Aligned with ICRISAT’s overall Strategy, the objectives will be achieved through a progressive movement towards a proactive business-partner approach that adopts modern policies, procedures and technology; and is focused on people and culture. We will sustain our efforts to promote a work culture that is inclusive, accountable, performance driven and people-centric. There will be a constant endeavor to upscale the people processes to accommodate best practices and latest technology. During this transformation, any change management will integrate sustainability in the decision making, preserving the Institute’s long-term interests.
Talent acquisition will have a pivotal role in realizing the Institute’s vision and goals. An employee value proposition will be institutionalized to project ICRISAT as an employer of choice. The recruitment strategy will utilize the latest techniques to enhance quality of hire, while upholding the five guiding principles of Equal Opportunity, Transparency, Diversity, Confidentiality and Compliance.
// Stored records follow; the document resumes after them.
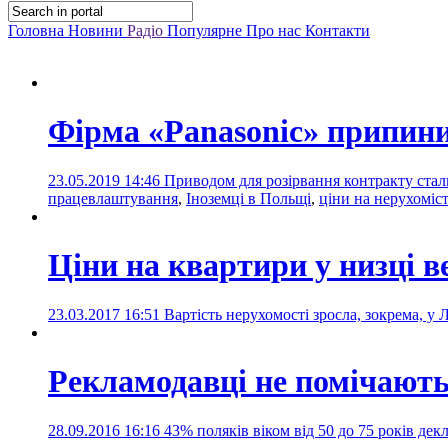
Головна
Новини
Радіо
Популярне
Про нас
Контакти
Фірма «Panasonic» припини
23.05.2019 14:46
Приводом для розірвання контракту стали
працевлаштування
,
Іноземці в Польщі
,
ціни на нерухоміс
Ціни на квартири у низці в
23.03.2017 16:51
Вартість нерухомості зросла, зокрема, у 
Рекламодавці не помічають 
28.09.2016 16:16
43% поляків віком від 50 до 75 років де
ICRISAT will nurture our next generation of scientists and leaders while also building the capacities of our partners. We will develop the Institute’s talent pool through focused interventions on knowledge management, leadership development, performance orientation, top talent recognition and succession planning. ICRISAT will provide a structured global career path to our workforce to enable their career development. The workforce will be aided to explore both functional and cross-functional opportunities.
The Institute will strive for job equivalence between staff categories. This will be achieved through rationalization of multiple contract modalities to a progressively linear organizational structure based on job evaluation and classification. The modern organizational structure will be the foundation of all future people strategies and development initiatives. This approach will strengthen the compensation concepts of fairness and consistency; and facilitate mobility across Programs and locations within the Institute. ICRISAT’s Total Reward philosophy will be administered through a balanced approach of monetary and non-monetary tools to motivate our workforce. The compensation and benefits principles will ensure that our pay positioning is fair and attractive. It will be designed for parity within the Institute as well as with global comparators.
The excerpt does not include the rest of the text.